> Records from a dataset
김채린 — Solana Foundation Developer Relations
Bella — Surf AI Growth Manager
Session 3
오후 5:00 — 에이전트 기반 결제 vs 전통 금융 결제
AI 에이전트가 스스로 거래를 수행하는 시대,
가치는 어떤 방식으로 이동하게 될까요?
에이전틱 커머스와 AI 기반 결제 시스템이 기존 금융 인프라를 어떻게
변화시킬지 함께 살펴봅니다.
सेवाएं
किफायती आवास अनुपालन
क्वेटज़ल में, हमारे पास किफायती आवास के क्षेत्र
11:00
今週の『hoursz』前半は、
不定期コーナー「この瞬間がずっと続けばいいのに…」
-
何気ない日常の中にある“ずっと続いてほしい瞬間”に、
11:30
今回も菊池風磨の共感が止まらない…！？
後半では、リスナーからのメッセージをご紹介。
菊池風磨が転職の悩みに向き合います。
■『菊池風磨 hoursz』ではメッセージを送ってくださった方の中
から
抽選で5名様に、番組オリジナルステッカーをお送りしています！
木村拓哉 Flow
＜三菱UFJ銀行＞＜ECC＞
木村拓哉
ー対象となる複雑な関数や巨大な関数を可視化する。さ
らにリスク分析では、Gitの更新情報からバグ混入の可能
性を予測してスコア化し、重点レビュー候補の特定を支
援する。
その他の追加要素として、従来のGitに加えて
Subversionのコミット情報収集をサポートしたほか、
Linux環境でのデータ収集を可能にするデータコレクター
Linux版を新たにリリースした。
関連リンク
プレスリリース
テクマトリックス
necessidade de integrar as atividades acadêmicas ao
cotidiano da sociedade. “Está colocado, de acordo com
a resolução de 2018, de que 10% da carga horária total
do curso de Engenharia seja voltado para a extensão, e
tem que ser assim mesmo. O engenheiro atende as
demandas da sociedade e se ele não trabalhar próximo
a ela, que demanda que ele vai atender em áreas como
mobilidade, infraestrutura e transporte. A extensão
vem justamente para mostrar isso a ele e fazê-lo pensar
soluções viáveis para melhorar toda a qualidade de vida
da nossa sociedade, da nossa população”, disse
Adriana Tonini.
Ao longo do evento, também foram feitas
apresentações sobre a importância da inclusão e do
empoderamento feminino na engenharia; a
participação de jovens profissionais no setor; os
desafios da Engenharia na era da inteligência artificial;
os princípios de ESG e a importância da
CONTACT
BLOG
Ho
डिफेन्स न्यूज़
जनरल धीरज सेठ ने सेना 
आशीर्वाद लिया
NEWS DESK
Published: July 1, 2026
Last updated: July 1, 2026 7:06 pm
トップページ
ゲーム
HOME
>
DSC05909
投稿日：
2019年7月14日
--
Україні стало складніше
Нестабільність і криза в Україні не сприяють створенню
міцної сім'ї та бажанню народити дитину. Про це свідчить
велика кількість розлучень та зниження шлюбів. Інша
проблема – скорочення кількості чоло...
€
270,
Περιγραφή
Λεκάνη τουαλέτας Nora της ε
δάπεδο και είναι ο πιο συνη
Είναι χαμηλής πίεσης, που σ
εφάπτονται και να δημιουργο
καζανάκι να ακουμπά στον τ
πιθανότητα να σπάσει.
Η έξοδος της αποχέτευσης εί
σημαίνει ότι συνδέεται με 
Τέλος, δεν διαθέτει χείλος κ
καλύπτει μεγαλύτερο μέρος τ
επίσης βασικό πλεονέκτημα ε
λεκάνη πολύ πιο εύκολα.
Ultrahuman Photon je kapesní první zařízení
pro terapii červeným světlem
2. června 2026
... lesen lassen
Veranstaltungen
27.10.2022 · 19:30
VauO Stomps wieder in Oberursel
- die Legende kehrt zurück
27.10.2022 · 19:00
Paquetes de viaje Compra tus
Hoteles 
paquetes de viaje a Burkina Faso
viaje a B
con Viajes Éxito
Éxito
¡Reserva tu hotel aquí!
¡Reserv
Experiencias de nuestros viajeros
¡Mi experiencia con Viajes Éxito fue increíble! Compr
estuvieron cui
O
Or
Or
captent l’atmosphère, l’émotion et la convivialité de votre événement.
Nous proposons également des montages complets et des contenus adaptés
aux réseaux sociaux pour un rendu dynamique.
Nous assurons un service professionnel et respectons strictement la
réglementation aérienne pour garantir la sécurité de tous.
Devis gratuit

> THE PROBLEM
Word for word, restate the lines above from the line containing "क्वेटज़ल में, हमारे" through the line containing "Ao longo do evento, também foram feitas", with both included and nothing else.

> YOUR RESPONSE
क्वेटज़ल में, हमारे पास किफायती आवास के क्षेत्र
11:00
今週の『hoursz』前半は、
不定期コーナー「この瞬間がずっと続けばいいのに…」
-
何気ない日常の中にある“ずっと続いてほしい瞬間”に、
11:30
今回も菊池風磨の共感が止まらない…！？
後半では、リスナーからのメッセージをご紹介。
菊池風磨が転職の悩みに向き合います。
■『菊池風磨 hoursz』ではメッセージを送ってくださった方の中
から
抽選で5名様に、番組オリジナルステッカーをお送りしています！
木村拓哉 Flow
＜三菱UFJ銀行＞＜ECC＞
木村拓哉
ー対象となる複雑な関数や巨大な関数を可視化する。さ
らにリスク分析では、Gitの更新情報からバグ混入の可能
性を予測してスコア化し、重点レビュー候補の特定を支
援する。
その他の追加要素として、従来のGitに加えて
Subversionのコミット情報収集をサポートしたほか、
Linux環境でのデータ収集を可能にするデータコレクター
Linux版を新たにリリースした。
関連リンク
プレスリリース
テクマトリックス
necessidade de integrar as atividades acadêmicas ao
cotidiano da sociedade. “Está colocado, de acordo com
a resolução de 2018, de que 10% da carga horária total
do curso de Engenharia seja voltado para a extensão, e
tem que ser assim mesmo. O engenheiro atende as
demandas da sociedade e se ele não trabalhar próximo
a ela, que demanda que ele vai atender em áreas como
mobilidade, infraestrutura e transporte. A extensão
vem justamente para mostrar isso a ele e fazê-lo pensar
soluções viáveis para melhorar toda a qualidade de vida
da nossa sociedade, da nossa população”, disse
Adriana Tonini.
Ao longo do evento, também foram feitas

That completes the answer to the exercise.